“No one listens to Barbara Walters to learn about the delicate balance of power in Europe, the fate of the economy, or the rise of Islamofascism. They watch her in the hope that she will ask the not-necessarily-outrageous, but the pointedly vulgar, question. And she does not let her viewers down.”—Joseph Epstein, “The Yenta: Barbara Walters Asks the Questions Celebrities Want to Answer,” The Weekly Standard, November 30, 2009 (article available only to subscribers)
This coming Sunday, Barbara Walters says, will be the last of her Oscar-night interviews with celebrities. I, for one, am wishin’ and hopin’ and thinkin’ and prayin’ that she means to fulfill her promise, not just tease us.
Ms. Walters told The New York Times’ Bill Carter in an interview that she came to her decision after viewing the current celebrity-studded environment. “What could I do that was going to be special?” she asked.
Well, that shouldn’t have stopped you, Ms. Walters. What have you ever done that has been special?
True, television is a banal medium, and Walters has not markedly lowered the bar, as, for instance, Rupert Murdoch and Howard Stern, in their different ways, have done. But neither did she raise it, nor even, like Oprah with her book club, attempt to do so.
Ms. Walters regards herself as a trailblazer, someone who has proven to today’s feminist sisterhood that tenacity will get you “The Get”—the interview with the current celebrity-flavor-of-the-moment (see Monica Lewinsky, Angelina Jolie, Jenny Sanford). But, as the title of her recent memoir, Audition, demonstrates, that tenacity might owe as much to raging insecurity, or even the need to show up the sexist naysayers who dogged her career from the start, as to the simple desire to excel.
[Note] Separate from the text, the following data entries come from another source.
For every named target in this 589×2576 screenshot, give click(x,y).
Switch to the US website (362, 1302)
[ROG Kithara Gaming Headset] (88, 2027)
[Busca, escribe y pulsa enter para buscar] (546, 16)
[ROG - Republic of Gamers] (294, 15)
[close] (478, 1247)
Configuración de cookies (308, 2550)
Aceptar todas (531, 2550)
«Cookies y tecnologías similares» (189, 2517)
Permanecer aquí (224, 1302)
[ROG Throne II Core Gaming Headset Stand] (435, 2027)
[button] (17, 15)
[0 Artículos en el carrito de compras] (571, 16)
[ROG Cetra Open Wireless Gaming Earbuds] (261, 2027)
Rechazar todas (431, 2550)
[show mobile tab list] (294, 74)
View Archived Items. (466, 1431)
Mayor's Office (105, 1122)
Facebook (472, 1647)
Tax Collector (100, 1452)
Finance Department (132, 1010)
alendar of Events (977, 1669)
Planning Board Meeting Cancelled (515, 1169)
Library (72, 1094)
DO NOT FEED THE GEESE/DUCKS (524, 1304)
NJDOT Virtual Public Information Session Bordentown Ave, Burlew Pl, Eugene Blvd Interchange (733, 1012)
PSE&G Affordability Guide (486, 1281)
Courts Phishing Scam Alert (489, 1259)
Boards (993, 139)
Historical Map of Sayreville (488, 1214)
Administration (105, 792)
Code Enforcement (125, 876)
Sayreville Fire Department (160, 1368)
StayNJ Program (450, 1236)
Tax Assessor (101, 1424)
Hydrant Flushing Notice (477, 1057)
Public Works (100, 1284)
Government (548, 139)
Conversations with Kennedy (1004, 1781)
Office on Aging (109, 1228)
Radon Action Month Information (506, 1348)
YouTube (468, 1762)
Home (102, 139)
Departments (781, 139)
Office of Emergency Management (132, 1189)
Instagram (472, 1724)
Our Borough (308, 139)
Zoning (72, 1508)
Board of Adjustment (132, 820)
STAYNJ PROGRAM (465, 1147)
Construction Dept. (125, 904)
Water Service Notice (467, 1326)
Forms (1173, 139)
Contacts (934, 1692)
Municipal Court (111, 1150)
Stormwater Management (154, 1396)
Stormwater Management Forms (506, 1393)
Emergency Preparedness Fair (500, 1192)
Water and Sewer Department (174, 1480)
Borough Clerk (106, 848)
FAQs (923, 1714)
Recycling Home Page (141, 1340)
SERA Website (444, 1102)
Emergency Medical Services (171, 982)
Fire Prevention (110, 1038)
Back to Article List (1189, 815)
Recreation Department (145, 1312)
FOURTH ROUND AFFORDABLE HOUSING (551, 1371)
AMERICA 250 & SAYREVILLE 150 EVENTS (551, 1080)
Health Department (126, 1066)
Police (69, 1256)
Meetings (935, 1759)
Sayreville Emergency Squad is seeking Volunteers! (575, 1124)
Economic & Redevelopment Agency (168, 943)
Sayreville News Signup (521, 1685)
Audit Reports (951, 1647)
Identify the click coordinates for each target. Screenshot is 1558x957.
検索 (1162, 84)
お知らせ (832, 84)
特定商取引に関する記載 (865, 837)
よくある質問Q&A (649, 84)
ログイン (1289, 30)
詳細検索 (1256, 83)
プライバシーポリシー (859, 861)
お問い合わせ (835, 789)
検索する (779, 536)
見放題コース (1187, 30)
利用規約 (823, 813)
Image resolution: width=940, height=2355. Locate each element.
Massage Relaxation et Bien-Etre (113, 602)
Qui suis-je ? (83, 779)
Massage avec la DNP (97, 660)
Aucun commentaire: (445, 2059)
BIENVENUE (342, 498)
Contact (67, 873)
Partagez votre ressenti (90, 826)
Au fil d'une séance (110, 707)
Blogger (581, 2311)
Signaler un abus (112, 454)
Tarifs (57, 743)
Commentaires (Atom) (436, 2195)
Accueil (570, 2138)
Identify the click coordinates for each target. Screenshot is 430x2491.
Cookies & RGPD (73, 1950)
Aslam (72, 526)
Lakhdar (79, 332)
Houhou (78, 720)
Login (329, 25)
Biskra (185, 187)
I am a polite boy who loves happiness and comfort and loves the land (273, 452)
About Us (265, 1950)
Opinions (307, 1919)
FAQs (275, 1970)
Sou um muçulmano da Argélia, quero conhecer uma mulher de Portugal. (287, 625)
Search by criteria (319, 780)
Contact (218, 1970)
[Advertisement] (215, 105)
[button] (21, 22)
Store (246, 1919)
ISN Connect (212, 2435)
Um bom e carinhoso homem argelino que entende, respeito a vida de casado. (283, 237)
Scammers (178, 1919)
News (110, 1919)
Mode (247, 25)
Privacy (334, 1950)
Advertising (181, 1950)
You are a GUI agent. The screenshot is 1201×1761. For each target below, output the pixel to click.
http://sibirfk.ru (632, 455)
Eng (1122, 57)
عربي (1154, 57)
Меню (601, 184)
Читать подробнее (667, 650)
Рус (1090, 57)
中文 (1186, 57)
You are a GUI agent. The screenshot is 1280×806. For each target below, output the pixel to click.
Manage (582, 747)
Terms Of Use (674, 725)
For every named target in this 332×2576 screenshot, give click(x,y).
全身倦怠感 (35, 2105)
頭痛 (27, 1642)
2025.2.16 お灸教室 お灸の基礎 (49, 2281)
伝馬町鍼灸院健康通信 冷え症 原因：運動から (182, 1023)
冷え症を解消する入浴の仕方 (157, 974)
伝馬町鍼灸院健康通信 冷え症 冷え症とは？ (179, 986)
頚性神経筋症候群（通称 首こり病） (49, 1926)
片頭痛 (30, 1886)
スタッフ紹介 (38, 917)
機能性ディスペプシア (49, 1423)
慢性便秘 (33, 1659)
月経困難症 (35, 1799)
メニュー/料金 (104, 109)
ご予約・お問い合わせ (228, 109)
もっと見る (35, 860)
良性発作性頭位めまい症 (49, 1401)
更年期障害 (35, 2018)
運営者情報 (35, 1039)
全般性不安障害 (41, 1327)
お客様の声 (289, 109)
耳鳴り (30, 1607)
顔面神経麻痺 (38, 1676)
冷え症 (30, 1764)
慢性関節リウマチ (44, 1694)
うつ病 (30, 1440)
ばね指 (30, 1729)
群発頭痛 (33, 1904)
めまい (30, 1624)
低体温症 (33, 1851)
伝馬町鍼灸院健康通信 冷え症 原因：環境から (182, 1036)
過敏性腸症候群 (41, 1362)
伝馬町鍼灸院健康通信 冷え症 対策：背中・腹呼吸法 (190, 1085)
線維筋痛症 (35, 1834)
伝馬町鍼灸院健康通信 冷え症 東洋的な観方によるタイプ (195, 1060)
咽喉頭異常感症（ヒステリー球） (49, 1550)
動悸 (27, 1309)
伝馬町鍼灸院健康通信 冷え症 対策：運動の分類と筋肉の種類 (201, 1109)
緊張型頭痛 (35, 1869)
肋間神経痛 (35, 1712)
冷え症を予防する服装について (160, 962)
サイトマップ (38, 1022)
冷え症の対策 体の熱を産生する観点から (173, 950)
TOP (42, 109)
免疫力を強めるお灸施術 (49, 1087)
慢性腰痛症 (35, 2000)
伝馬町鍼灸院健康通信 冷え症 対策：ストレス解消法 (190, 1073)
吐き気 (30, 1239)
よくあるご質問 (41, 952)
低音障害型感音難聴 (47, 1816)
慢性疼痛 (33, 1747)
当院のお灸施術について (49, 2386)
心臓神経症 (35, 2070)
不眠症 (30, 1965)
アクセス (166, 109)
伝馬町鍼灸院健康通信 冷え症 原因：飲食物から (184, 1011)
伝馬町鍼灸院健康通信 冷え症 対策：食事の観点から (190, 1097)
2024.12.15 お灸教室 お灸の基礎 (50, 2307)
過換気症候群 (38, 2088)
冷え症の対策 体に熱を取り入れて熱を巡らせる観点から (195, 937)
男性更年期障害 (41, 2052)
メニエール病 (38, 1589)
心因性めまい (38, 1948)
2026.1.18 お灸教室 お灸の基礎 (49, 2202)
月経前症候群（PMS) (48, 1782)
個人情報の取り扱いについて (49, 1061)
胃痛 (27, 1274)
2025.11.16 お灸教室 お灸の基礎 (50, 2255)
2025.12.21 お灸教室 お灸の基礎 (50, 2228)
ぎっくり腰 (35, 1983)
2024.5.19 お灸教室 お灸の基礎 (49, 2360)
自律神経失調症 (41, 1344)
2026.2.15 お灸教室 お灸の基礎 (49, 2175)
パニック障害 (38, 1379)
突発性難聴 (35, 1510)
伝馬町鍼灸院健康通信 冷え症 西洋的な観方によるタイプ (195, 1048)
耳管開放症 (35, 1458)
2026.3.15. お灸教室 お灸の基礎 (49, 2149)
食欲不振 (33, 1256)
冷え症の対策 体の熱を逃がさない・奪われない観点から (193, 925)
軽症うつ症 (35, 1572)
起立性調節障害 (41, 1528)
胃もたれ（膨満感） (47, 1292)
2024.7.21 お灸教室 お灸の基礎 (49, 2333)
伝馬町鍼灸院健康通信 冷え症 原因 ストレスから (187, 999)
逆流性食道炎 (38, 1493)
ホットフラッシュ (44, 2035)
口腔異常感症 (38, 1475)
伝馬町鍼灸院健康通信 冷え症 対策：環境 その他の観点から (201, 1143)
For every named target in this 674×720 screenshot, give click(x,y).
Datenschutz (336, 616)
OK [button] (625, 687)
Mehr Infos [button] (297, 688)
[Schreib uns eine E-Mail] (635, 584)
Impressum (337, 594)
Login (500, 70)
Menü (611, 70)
That struggle has led, in the 11th hour of her career, to an unseemly desire to take potshots. Her Today Show co-host Frank McGee, she writes, left his wife for a young black production assistant. Not only is the assistant named, but she’s described as not “particularly pretty.” Others who come in for editorial skewering, or for retailing of gossip: Maureen O’Sullivan, John Wayne, Joan Braden, Angie Dickinson, Princess Grace of Monaco.
Read that list of names again in the above paragraph: They’re all (with one exception) dead, unable to defend themselves. Pretty unseemly stuff, if you ask me.
Ms. Walters has disclosed her own three-decade-old affair with Massachusetts Senator Edward Brooke, as if this will somehow immunize her from criticism. It doesn’t. These days, all that a confession to a run-of-the-mill extramarital relationship gets you is a great big yawn.
Ms. Walters seems to have forgotten that there are all kinds of other personal foibles besides illicit sex that can lower a reputation: prejudice, selfishness, general diva-dom. She’s also forgotten that if you wish the spirit of charity and forgiveness extended to yourself, it helps to extend it to others. How, for instance, has she been behind the scenes to colleagues and underlings? In the climate she has helped perpetuate, on the small screen and in her memoir, every frosty glance, every impossible demand will be remembered and regurgitated.
As for her on-air legacy: Tell me, faithful reader, are you really going to miss Babwa Wawa ritualistically wringing tears on cue from Oscar night celebs remembering deceased relatives? Are you going to miss her advising incoming President Jimmy Carter to “be gentle with us”? Are you going to miss her asking Katharine Hepburn, “If you were a tree, what kind of tree would you be?”
The veteran TV personality is correct: the men on the morning shows and evening news during her rise were shameless sexists. Yet, though they were pigheadedly wrongheaded, they also were essentially correct about the limits of her ability. (Has The View--which she co-created and where, of course, she still holds court--really changed TV as a medium, at least for the better?)
The nature of her achievement is summed up best by Epstein, near the end of his review of her autobiography: “Week after week, year after year, she has created gossip through the simple agency of asking the most tasteless questions of famous people, who were foolish and tasteless enough to answer her.”